This Vibrant Mexican Street Corn Chicken Bowl Recipe combines juicy grilled chicken, charred street-style corn, creamy sauce, and fresh toppings. Perfect for an easy lunch or dinner, packed with bold Mexican flavors. Great for meal prep or family meals!
2 boneless skinless chicken breasts
2 ears of corn, husked
1 tbsp olive oil
½ cup mayonnaise
¼ cup sour cream
1 tsp chili powder
½ tsp paprika
1 lime (juiced)
¼ cup chopped cilantro
¼ cup cotija cheese, crumbled
1 avocado, sliced
2 cups cooked rice (white or brown)
Salt and pepper to taste
Preheat grill to medium-high heat. Brush chicken and corn with olive oil and season with salt and pepper.

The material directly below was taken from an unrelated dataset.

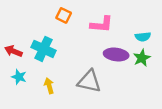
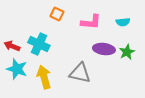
cyan semicircle: (143, 37) -> (123, 22), moved
cyan star: (19, 77) -> (17, 69), size x1.5
yellow arrow: (49, 86) -> (44, 77), size x1.6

Grill chicken for 6-8 minutes per side until cooked through. Grill corn, turning occasionally, until slightly charred.
In a small bowl, mix mayonnaise, sour cream, chili powder, paprika, and lime juice to create the sauce.
Cut corn kernels off the cob.
Slice chicken into strips.
Assemble bowls with a base of rice, topped with chicken, corn, avocado, cotija cheese, and a drizzle of the sauce.
Sprinkle with cilantro and extra lime if desired.
Substitute Greek yogurt for sour cream for a lighter version.
Add jalapeños or hot sauce for extra spice.
Works great with quinoa instead of rice for a gluten-free option.